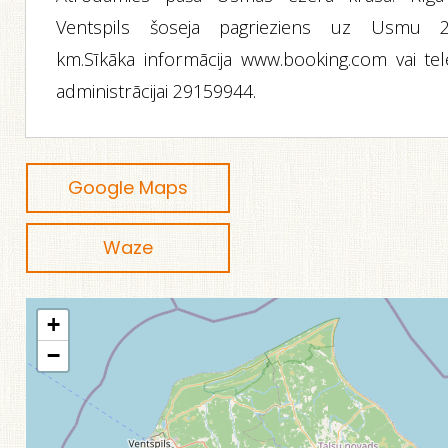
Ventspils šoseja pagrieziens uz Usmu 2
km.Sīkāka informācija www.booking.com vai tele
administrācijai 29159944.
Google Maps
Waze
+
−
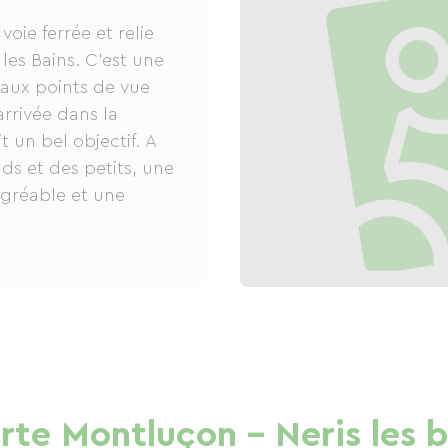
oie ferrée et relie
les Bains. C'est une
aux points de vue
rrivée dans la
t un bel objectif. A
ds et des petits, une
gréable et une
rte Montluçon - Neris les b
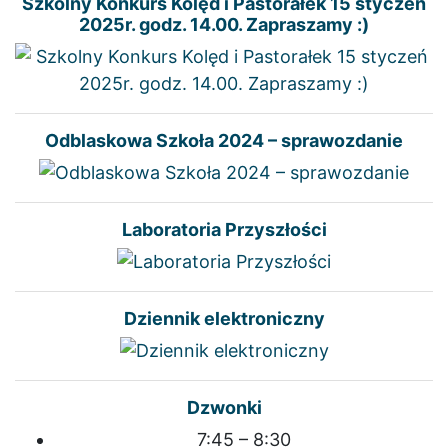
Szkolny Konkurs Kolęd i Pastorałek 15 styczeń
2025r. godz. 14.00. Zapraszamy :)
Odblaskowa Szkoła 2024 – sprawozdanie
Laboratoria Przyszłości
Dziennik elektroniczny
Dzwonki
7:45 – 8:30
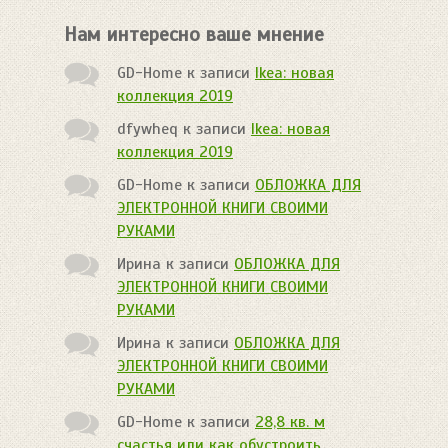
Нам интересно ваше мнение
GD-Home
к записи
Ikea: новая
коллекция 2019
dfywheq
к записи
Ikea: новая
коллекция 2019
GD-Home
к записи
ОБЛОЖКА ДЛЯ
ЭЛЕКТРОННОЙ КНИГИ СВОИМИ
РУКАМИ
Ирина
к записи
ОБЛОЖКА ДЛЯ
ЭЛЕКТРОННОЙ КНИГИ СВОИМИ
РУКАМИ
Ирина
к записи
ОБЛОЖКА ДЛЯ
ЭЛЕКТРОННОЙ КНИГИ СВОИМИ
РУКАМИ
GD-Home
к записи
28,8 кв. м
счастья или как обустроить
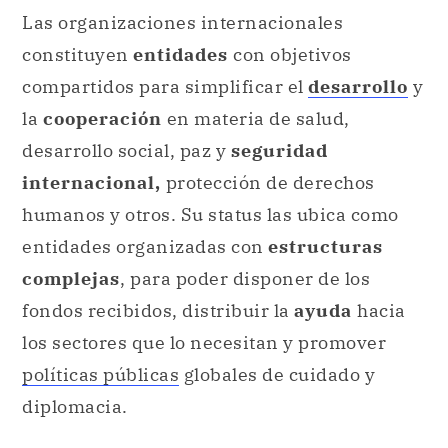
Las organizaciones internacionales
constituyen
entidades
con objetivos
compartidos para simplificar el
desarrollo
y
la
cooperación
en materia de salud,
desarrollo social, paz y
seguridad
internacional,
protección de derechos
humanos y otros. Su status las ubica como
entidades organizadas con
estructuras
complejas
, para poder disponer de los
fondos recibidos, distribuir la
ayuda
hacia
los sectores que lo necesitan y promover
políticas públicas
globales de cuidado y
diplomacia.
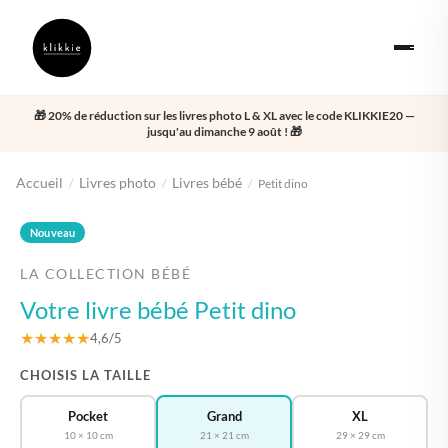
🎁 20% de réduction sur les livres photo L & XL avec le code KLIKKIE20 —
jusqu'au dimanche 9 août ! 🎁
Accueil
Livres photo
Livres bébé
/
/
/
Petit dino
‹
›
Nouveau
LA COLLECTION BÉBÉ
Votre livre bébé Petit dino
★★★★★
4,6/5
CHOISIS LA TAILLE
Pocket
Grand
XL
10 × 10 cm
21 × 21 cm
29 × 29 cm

··········

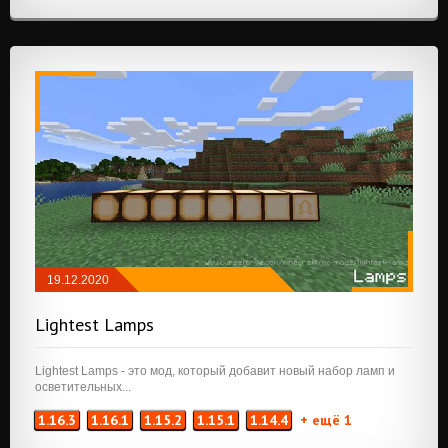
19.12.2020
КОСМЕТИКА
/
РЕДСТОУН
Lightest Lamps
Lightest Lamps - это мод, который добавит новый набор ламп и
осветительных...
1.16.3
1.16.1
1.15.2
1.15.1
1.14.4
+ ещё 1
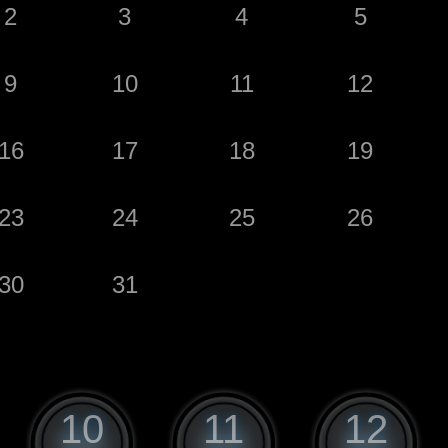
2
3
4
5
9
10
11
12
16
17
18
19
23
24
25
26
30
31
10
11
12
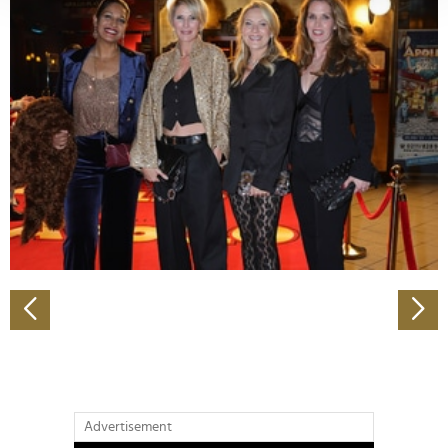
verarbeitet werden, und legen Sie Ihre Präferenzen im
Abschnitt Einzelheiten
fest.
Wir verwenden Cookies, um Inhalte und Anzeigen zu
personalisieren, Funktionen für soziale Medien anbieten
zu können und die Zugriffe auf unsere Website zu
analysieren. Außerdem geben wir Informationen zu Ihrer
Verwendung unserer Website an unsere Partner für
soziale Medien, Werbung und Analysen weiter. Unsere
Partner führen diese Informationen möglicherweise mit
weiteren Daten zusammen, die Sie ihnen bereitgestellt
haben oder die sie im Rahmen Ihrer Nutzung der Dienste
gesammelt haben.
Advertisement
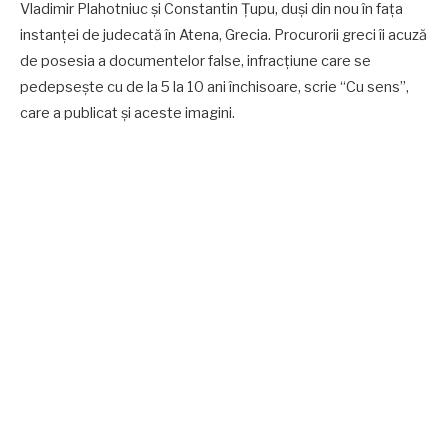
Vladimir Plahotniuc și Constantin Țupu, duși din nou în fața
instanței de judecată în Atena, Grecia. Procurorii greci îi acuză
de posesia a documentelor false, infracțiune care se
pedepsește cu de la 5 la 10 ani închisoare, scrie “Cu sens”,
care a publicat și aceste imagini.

··········

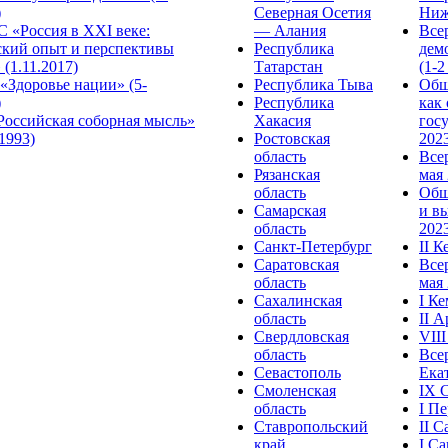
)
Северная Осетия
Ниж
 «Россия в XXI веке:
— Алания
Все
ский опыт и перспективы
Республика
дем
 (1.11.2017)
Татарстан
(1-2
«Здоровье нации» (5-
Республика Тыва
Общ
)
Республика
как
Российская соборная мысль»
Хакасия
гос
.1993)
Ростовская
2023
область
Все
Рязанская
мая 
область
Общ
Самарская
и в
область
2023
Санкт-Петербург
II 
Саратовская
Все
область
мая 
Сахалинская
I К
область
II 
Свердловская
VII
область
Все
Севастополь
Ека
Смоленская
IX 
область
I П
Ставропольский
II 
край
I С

··········

Each line in the material with "entidades" in it must be reported.

• [Your solution]
entidades
entidades organizadas con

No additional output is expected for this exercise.